Ch.7, "Rediscovering the Brain," acknowledges a criticism from a variety of quarters: that of "the asymmetric relationship that obtains between the organism and its props and aids. Subtract the props and aids, they argue, and the organism may create replacements. But subtract the organism, and all cognitive activity ceases" (p.162). Clark counters: "it is true that the key microlocus of plasticity is the individual human brain. It is the brain's great plasticity and thirst for cheap, outsourced labor that drives the distributed engines of sociotechnological adaptation and change. It is true, too, that by subtracting [the brain], the whole process grinds to a standstill. ... But it by no means follows, from the fact that [brains] are in that way lopsidedly essential to all this, that the rest of the hybrid, distributed circuitry is not part of the mechanistic base for specific episodes of cognitive processing" (p.162). 

In Ch.9, Clark summarizes his argument. He argues that embodiment matters to cognition in three ways:
  • "spreading the load"
  • "self-structuring of information"
  • "supporting extended cognition" (p.196). 
He goes on to sketch out theses for supporting a science of the extended mind. 

In all, the book grapples with the objections to, and implications of, understanding cognition as extending beyond the brain. Yet, as I found on my first attempt, these discussions are really focused on developing the above-mentioned science of the extended mind—that is, they go deeply into the philosophy of psychology. Since I'm neither a philosopher nor a psychologist, I found these aspects of the book to be less interesting (although I recognize their value). 

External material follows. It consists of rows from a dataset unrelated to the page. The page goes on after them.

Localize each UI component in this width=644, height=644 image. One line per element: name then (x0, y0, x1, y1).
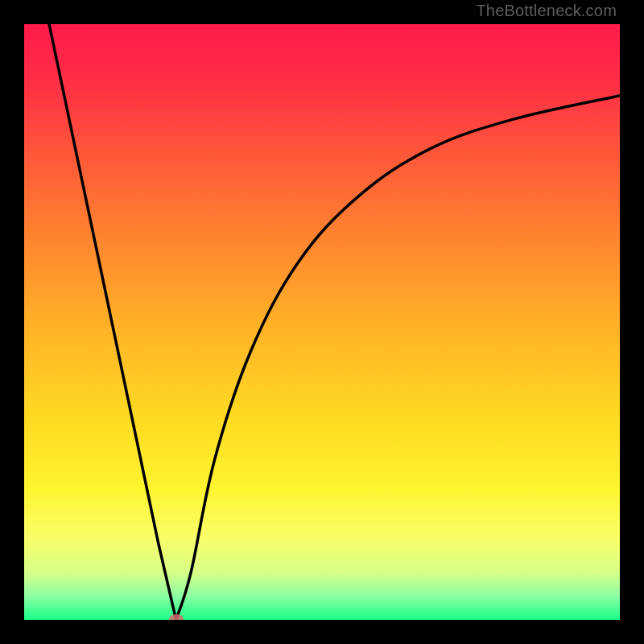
bottleneck-curve (49, 24, 620, 620)
plot-area (24, 24, 620, 620)
watermark-text: TheBottleneck.com (476, 2, 617, 20)
chart-frame: TheBottleneck.com (0, 0, 644, 644)
marker-min-point (169, 614, 184, 620)
curve-layer (24, 24, 620, 620)
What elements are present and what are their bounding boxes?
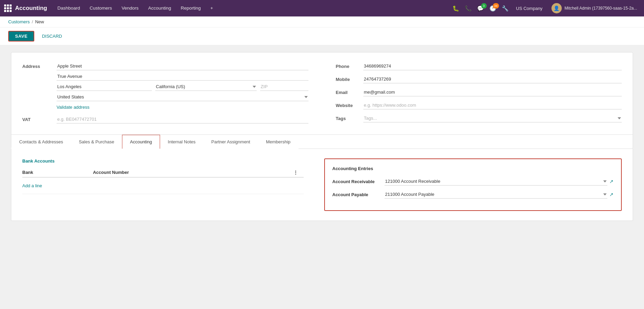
address-fields: California (US) United States Validate a… xyxy=(57,62,308,111)
clock-badge: 34 xyxy=(493,3,499,9)
avatar: 👤 xyxy=(551,3,562,13)
app-title: Accounting xyxy=(15,5,47,12)
grid-icon xyxy=(4,4,12,12)
address-label: Address xyxy=(22,62,57,69)
add-bank-line-link[interactable]: Add a line xyxy=(22,180,42,191)
website-input[interactable] xyxy=(363,101,622,109)
accounting-entries-title: Accounting Entries xyxy=(332,166,614,171)
zip-input[interactable] xyxy=(260,83,308,91)
user-name: Mitchell Admin (17397560-saas-15-2a... xyxy=(564,6,637,11)
phone-label: Phone xyxy=(336,64,363,69)
nav-icons: 🐛 📞 💬 3 🕐 34 🔧 US Company 👤 Mitchell Adm… xyxy=(451,2,640,15)
wrench-icon-btn[interactable]: 🔧 xyxy=(500,4,510,13)
form-card: Address California (US) xyxy=(11,52,633,149)
contact-section: Phone Mobile Email Website Tags xyxy=(336,62,622,128)
account-receivable-select[interactable]: 121000 Account Receivable xyxy=(385,177,608,186)
account-receivable-external-link-icon[interactable]: ↗ xyxy=(609,179,613,184)
website-row: Website xyxy=(336,101,622,109)
nav-customers[interactable]: Customers xyxy=(85,0,117,16)
discard-button[interactable]: DISCARD xyxy=(38,32,65,41)
breadcrumb-separator: / xyxy=(32,19,33,24)
street1-input[interactable] xyxy=(57,62,308,70)
phone-row: Phone xyxy=(336,62,622,70)
breadcrumb-current: New xyxy=(35,19,44,24)
bug-icon-btn[interactable]: 🐛 xyxy=(451,4,461,13)
country-row: United States xyxy=(57,93,308,101)
save-button[interactable]: SAVE xyxy=(8,31,34,41)
nav-plus[interactable]: + xyxy=(206,0,218,16)
mobile-label: Mobile xyxy=(336,77,363,82)
vat-input[interactable] xyxy=(57,115,308,123)
account-payable-select[interactable]: 211000 Account Payable xyxy=(385,190,608,199)
vat-fields xyxy=(57,115,308,123)
account-payable-row: Account Payable 211000 Account Payable ↗ xyxy=(332,190,614,199)
table-row: Add a line xyxy=(22,177,304,194)
city-zip-row: California (US) xyxy=(57,83,308,91)
state-select[interactable]: California (US) xyxy=(155,83,257,91)
website-label: Website xyxy=(336,103,363,108)
account-payable-external-link-icon[interactable]: ↗ xyxy=(609,192,613,197)
tab-internal-notes[interactable]: Internal Notes xyxy=(160,135,204,149)
bank-table: Bank Account Number ⋮ Add a line xyxy=(22,168,304,194)
nav-dashboard[interactable]: Dashboard xyxy=(53,0,85,16)
nav-items: Dashboard Customers Vendors Accounting R… xyxy=(53,0,451,16)
vat-row: VAT xyxy=(22,115,308,123)
bank-accounts-section: Bank Accounts Bank Account Number ⋮ Add … xyxy=(22,158,304,211)
nav-reporting[interactable]: Reporting xyxy=(176,0,206,16)
user-menu[interactable]: 👤 Mitchell Admin (17397560-saas-15-2a... xyxy=(549,2,640,15)
accounting-entries-section: Accounting Entries Account Receivable 12… xyxy=(324,158,622,211)
app-logo[interactable]: Accounting xyxy=(4,4,47,12)
tags-select[interactable]: Tags... xyxy=(363,114,622,122)
top-navigation: Accounting Dashboard Customers Vendors A… xyxy=(0,0,644,16)
bank-col-bank: Bank xyxy=(22,168,93,177)
tab-partner-assignment[interactable]: Partner Assignment xyxy=(204,135,258,149)
account-receivable-wrap: 121000 Account Receivable ↗ xyxy=(385,177,614,186)
tab-content-accounting: Bank Accounts Bank Account Number ⋮ Add … xyxy=(11,149,633,221)
messages-badge: 3 xyxy=(481,3,487,9)
breadcrumb: Customers / New xyxy=(0,16,644,27)
vat-label: VAT xyxy=(22,115,57,122)
phone-input[interactable] xyxy=(363,62,622,70)
city-input[interactable] xyxy=(57,83,152,91)
breadcrumb-parent[interactable]: Customers xyxy=(8,19,30,24)
clock-icon-btn[interactable]: 🕐 34 xyxy=(488,4,498,13)
address-section: Address California (US) xyxy=(22,62,308,128)
tags-row: Tags Tags... xyxy=(336,114,622,122)
tabs-row: Contacts & Addresses Sales & Purchase Ac… xyxy=(11,134,633,148)
account-payable-label: Account Payable xyxy=(332,192,380,197)
address-row: Address California (US) xyxy=(22,62,308,111)
bank-col-actions: ⋮ xyxy=(293,168,304,177)
toolbar: SAVE DISCARD xyxy=(0,27,644,45)
mobile-row: Mobile xyxy=(336,75,622,83)
phone-icon-btn[interactable]: 📞 xyxy=(463,4,473,13)
email-row: Email xyxy=(336,88,622,96)
street2-input[interactable] xyxy=(57,72,308,81)
nav-accounting[interactable]: Accounting xyxy=(143,0,176,16)
account-receivable-label: Account Receivable xyxy=(332,179,380,184)
main-content: Address California (US) xyxy=(0,45,644,309)
email-input[interactable] xyxy=(363,88,622,96)
account-payable-wrap: 211000 Account Payable ↗ xyxy=(385,190,614,199)
country-select[interactable]: United States xyxy=(57,93,308,101)
bank-col-account-number: Account Number xyxy=(93,168,293,177)
nav-vendors[interactable]: Vendors xyxy=(117,0,144,16)
tab-sales-purchase[interactable]: Sales & Purchase xyxy=(71,135,122,149)
address-contact-grid: Address California (US) xyxy=(22,62,622,128)
validate-address-link[interactable]: Validate address xyxy=(57,103,308,111)
account-receivable-row: Account Receivable 121000 Account Receiv… xyxy=(332,177,614,186)
email-label: Email xyxy=(336,90,363,95)
tab-membership[interactable]: Membership xyxy=(258,135,299,149)
messages-icon-btn[interactable]: 💬 3 xyxy=(476,4,485,13)
company-selector[interactable]: US Company xyxy=(513,4,546,12)
company-name: US Company xyxy=(516,6,543,11)
tab-contacts-addresses[interactable]: Contacts & Addresses xyxy=(11,135,71,149)
mobile-input[interactable] xyxy=(363,75,622,83)
tags-label: Tags xyxy=(336,116,363,121)
tab-accounting[interactable]: Accounting xyxy=(122,135,160,149)
bank-accounts-label: Bank Accounts xyxy=(22,158,304,164)
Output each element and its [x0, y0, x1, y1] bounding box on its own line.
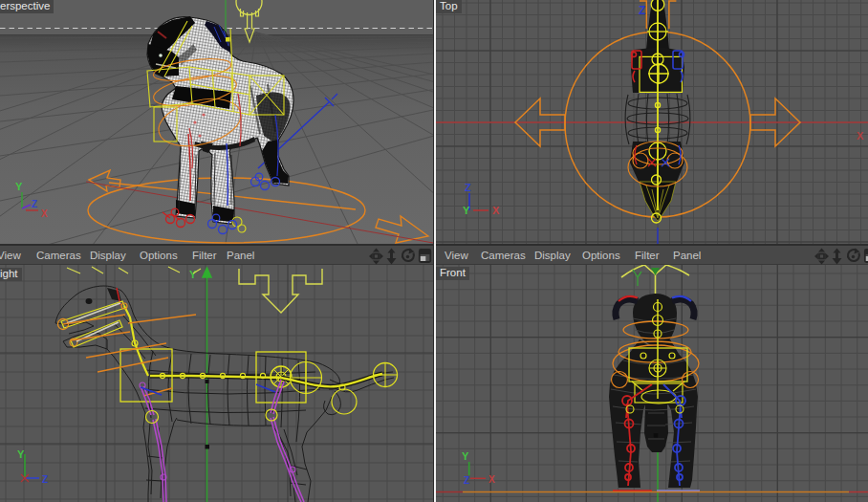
- svg-text:Z: Z: [464, 475, 469, 486]
- svg-text:Y: Y: [189, 269, 197, 280]
- svg-text:X: X: [492, 205, 500, 216]
- svg-text:Y: Y: [463, 205, 470, 216]
- svg-text:X: X: [41, 208, 48, 219]
- svg-text:Z: Z: [465, 182, 471, 193]
- svg-text:Y: Y: [17, 448, 25, 460]
- svg-text:X: X: [857, 130, 864, 142]
- svg-text:Z: Z: [32, 199, 37, 209]
- svg-text:Z: Z: [639, 4, 645, 17]
- svg-text:Y: Y: [462, 450, 469, 462]
- svg-text:X: X: [488, 474, 495, 485]
- svg-text:Y: Y: [15, 181, 23, 192]
- svg-text:Z: Z: [42, 474, 48, 485]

If you have become interested in extended cognition or others in this area (situated cognition, distributed cognition), this book is a great way to think more deeply about the issues involved and the objections leveled against such views. Notice that it takes as given the notion that cognition is computation, something that Hutchins (1995) also takes as his starting point, but that situated cognitionists such as Lave (I think) would not concede. Check it out.